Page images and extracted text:
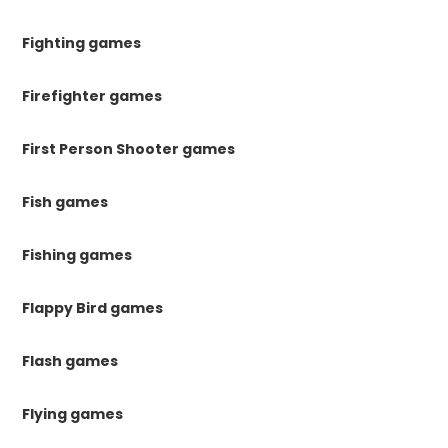
Fighting games
Firefighter games
First Person Shooter games
Fish games
Fishing games
Flappy Bird games
Flash games
Flying games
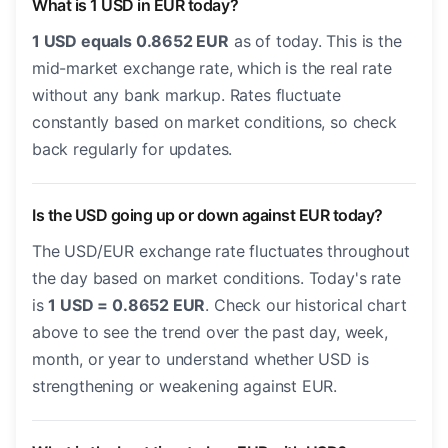
What is 1 USD in EUR today?
1 USD equals 0.8652 EUR
as of today. This is the
mid-market exchange rate, which is the real rate
without any bank markup. Rates fluctuate
constantly based on market conditions, so check
back regularly for updates.
Is the USD going up or down against EUR today?
The USD/EUR exchange rate fluctuates throughout
the day based on market conditions. Today's rate
is
1 USD = 0.8652 EUR
. Check our historical chart
above to see the trend over the past day, week,
month, or year to understand whether USD is
strengthening or weakening against EUR.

### Problem details
Word for word, reproduce all the data, but not the pictures.

### Problem solution
Fighting games
Firefighter games
First Person Shooter games
Fish games
Fishing games
Flappy Bird games
Flash games
Flying games
What is 1 USD in EUR today?
1 USD equals 0.8652 EUR
as of today. This is the
mid-market exchange rate, which is the real rate
without any bank markup. Rates fluctuate
constantly based on market conditions, so check
back regularly for updates.
Is the USD going up or down against EUR today?
The USD/EUR exchange rate fluctuates throughout
the day based on market conditions. Today's rate
is
1 USD = 0.8652 EUR
. Check our historical chart
above to see the trend over the past day, week,
month, or year to understand whether USD is
strengthening or weakening against EUR.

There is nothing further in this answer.